((
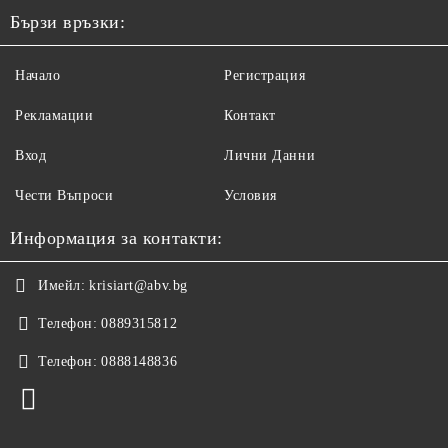
Бързи връзки:
Начало
Регистрация
Рекламации
Контакт
Вход
Лични Данни
Чести Въпроси
Условия
Информация за контакти:
Имейл:
krisiart@abv.bg
Телефон:
0889315812
Телефон:
0888148836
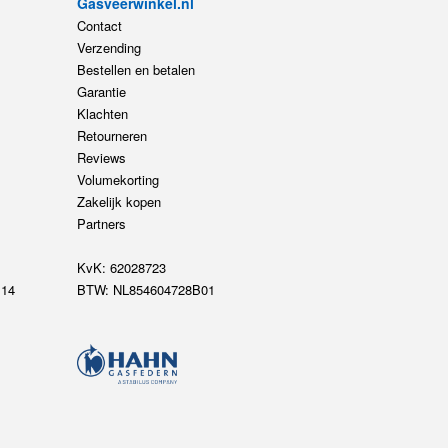
Gasveerwinkel.nl
Contact
Verzending
Bestellen en betalen
Garantie
Klachten
Retourneren
Reviews
Volumekorting
Zakelijk kopen
Partners
KvK: 62028723
14
BTW: NL854604728B01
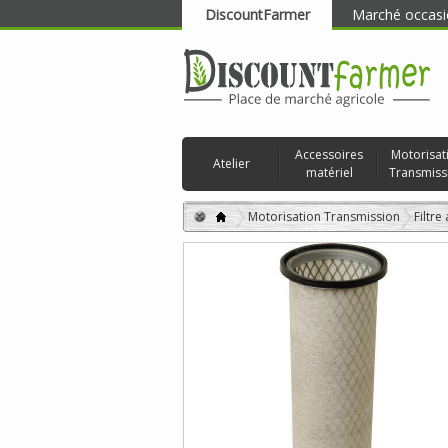
DiscountFarmer
Marché occasi
RECHERCHER
Accessoires
Motorisat
Atelier
matériel
Transmiss
Motorisation Transmission
Filtre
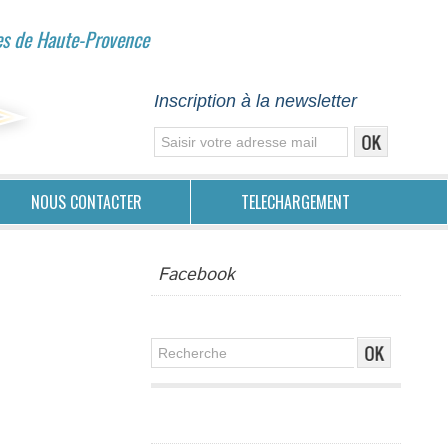
es de Haute-Provence
Inscription à la newsletter
NOUS CONTACTER
TELECHARGEMENT
Facebook
Publicité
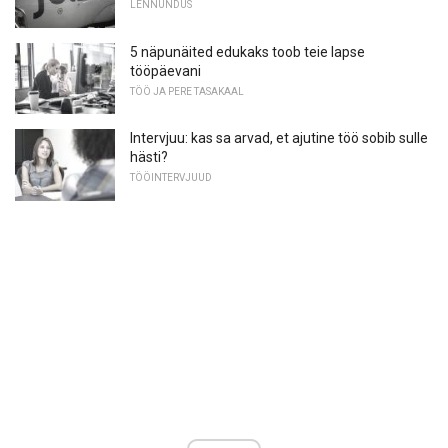
LENNUNDUS
5 näpunäited edukaks toob teie lapse
tööpäevani
TÖÖ JA PERE TASAKAAL
Intervjuu: kas sa arvad, et ajutine töö sobib sulle
hästi?
TÖÖINTERVJUUD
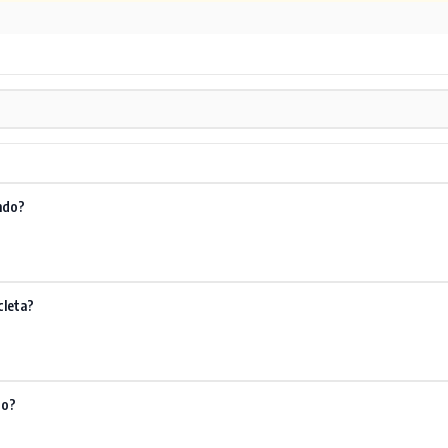
ndo?
cleta?
do?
))
Directions for this task:
Leaving the pictures out, output all of the listing exactly.

Completed task:
Бързи връзки:
Начало
Регистрация
Рекламации
Контакт
Вход
Лични Данни
Чести Въпроси
Условия
Информация за контакти:
Имейл:
krisiart@abv.bg
Телефон:
0889315812
Телефон:
0888148836
Gasveerwinkel.nl
Contact
Verzending
Bestellen en betalen
Garantie
Klachten
Retourneren
Reviews
Volumekorting
Zakelijk kopen
Partners
KvK: 62028723
14
BTW: NL854604728B01
DiscountFarmer
Marché occasi
RECHERCHER
Accessoires
Motorisat
Atelier
matériel
Transmiss
Motorisation Transmission
Filtre
es de Haute-Provence
Inscription à la newsletter
NOUS CONTACTER
TELECHARGEMENT
Facebook
Publicité
LENNUNDUS
5 näpunäited edukaks toob teie lapse
tööpäevani
TÖÖ JA PERE TASAKAAL
Intervjuu: kas sa arvad, et ajutine töö sobib sulle
hästi?
TÖÖINTERVJUUD
ndo?
cleta?
do?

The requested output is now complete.